With the release of the new GP contract at the beginning of the year there was immediate discussion about what it might really mean for GPs and the health and care systems they serve.
Now the dust has settled, everyone has had a chance to read the contract changes associated with the NHS Long Term Plan. They’ve come to a conclusion on what this actually means for GPs, networks, federations, GP provider organisations and commissioners. So what’s the conclusion?
While there are elements of funding support that are present in the reforms, there is a definite undercurrent to push general practice back to the epicentre of care and strengthen it to deliver real change. How successfully can it do this?
Bringing general practice into focus
The new GP contract focuses heavily on the need to integrate, taking the primary care we know and love and giving it strength and muscle in the form of Primary Care Networks.
For several years there have been ruminations around creating pockets of general practice that have been based on geography alone, often resulting in fractured mild achievement. Now there is the opportunity to make, shape and deliver or buy for networks. This freedom to ebb and evolve is how success can be achieved.
With the commencement of the Primary Care Network Directed Enhanced Service (DES), the scope of the networks and general practices has started in earnest. Investment in network staff has begun. Year one funding for social prescribers and clinical pharmacists has started, this is providing general practice immediate access to skillsets not previously commonly found in .
PCNs are beginning to find their feet, networks are starting to develop business plans, setting goals and outcomes for the coming short to medium terms. Clinical Directors are now also beginning to think about how to best use their (and their PCNs) time to best achieve their aims and how to interact and interface with each other.
Access for all in a digital future
The movement of digitalisation of general practice continues to be central to what good looks like. For example, taking appointments and making 25% minimum bookable online by July 2019 and then advancing further so that online consultations can be offered by the end of 2019/20. Increasing such portals for usage will see a potential reduction in the ‘Did Not Attend’ rates.

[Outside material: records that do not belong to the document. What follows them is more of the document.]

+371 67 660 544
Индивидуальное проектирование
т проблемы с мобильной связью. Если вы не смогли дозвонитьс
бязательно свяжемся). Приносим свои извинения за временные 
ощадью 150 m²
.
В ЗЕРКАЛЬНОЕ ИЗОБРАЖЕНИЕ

A return to rewarding true quality
Over the last decade the ‘Quality Outcomes Framework’ has become a more menial admin-heavy task that has become a matter of ‘business as usual’ for almost all practices. The new domains for Prescribing Safety and End of Life care focus on two areas that have seen care quality levels questioned in recent years. Future domain inclusions of COPD, asthma, heart failure and mental health in the coming two years afford practices the ability to actively target patients in this run-up period.

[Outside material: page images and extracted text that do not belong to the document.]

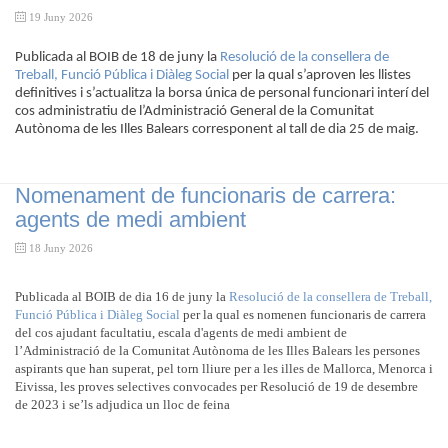
19 Juny 2026
Publicada al BOIB de 18 de juny la
Resolució de la consellera de
Treball, Funció Pública i Diàleg Social
per la qual s’aproven les llistes
definitives i s’actualitza la borsa única de personal funcionari interí del
cos administratiu de l’Administració General de la Comunitat
Autònoma de les Illes Balears corresponent al tall de dia 25 de maig.
Nomenament de funcionaris de carrera:
agents de medi ambient
18 Juny 2026
Publicada al BOIB de dia 16 de juny la
Resolució de la consellera de Treball,
Funció Pública i Diàleg Social
per la qual es nomenen funcionaris de carrera
del cos ajudant facultatiu, escala d'agents de medi ambient de
l’Administració de la Comunitat Autònoma de les Illes Balears les persones
aspirants que han superat, pel torn lliure per a les illes de Mallorca, Menorca i
Eivissa, les proves selectives convocades per Resolució de 19 de desembre
de 2023 i se’ls adjudica un lloc de feina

The ability for practices to now except patients from indicators with a personalised care adjustment improves results for us all. Adding one of the five reasons of exception will provide an immediate insight into domains and indicators with elevated levels of exception reporting. This will provide intelligence on a practice, network, CCG, regional and national level about condition specific indicators and the common trends that people are being excepted for and thereby clinicians will be able to offer future targeted changes to certain patients cohorts to reduce these exception rates. This should see overall improvements in quality care (and therefore data) for all.